■ **DATA SHOWN**:
++++++++++++++++++++

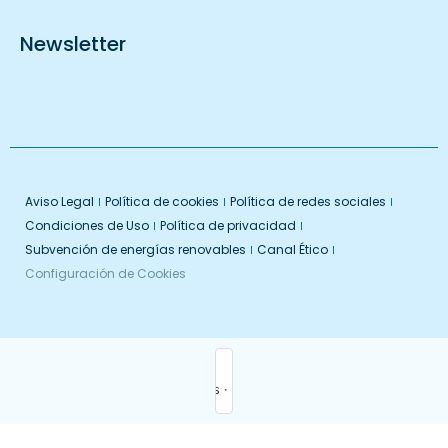
Newsletter
Aviso Legal
Política de cookies
Política de redes sociales
Condiciones de Uso
Política de privacidad
Subvención de energías renovables
Canal Ético
Configuración de Cookies
Promoción
Cuándo
Quién
Bus
Entrada — Salida
2 adultos · 1 habitación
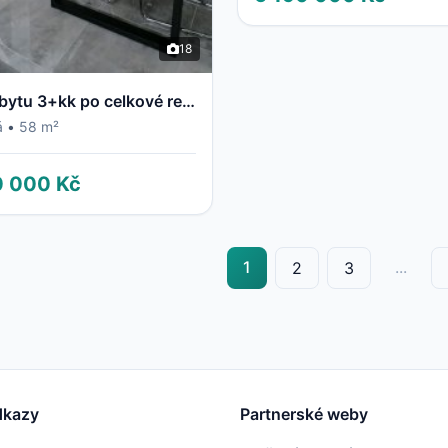
18
Prodej bytu 3+kk po celkové rekonstrukci
á
•
58 m²
0 000 Kč
1
...
2
3
dkazy
Partnerské weby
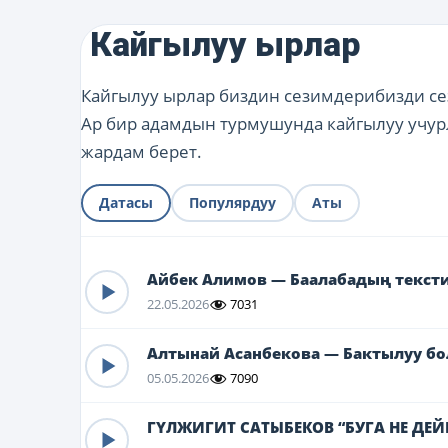
Кайгылуу ырлар
Кайгылуу ырлар биздин сезимдерибизди се
Ар бир адамдын турмушунда кайгылуу учур
жардам берет.
Датасы
Популярдуу
Аты
Айбек Алимов — Баалабадың текст
22.05.2026
7031
Алтынай Асанбекова — Бактылуу бо
05.05.2026
7090
ГҮЛЖИГИТ САТЫБЕКОВ “БУГА НЕ ДЕЙ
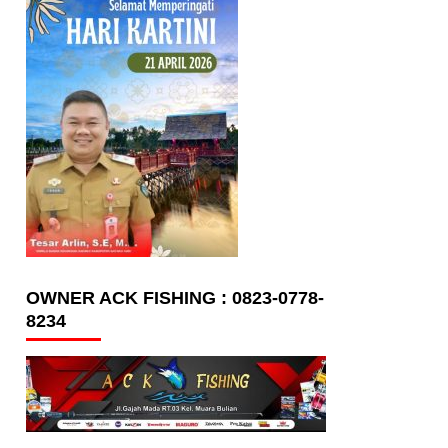
OWNER ACK FISHING : 0823-0778-
8234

++++++++++++++++++++

■ **EXERCISE AIM**: Output each line of the listing in which the string "ырлар" is found.

■ **EXERCISE ANSWER**:
Кайгылуу ырлар
Кайгылуу ырлар биздин сезимдерибизди се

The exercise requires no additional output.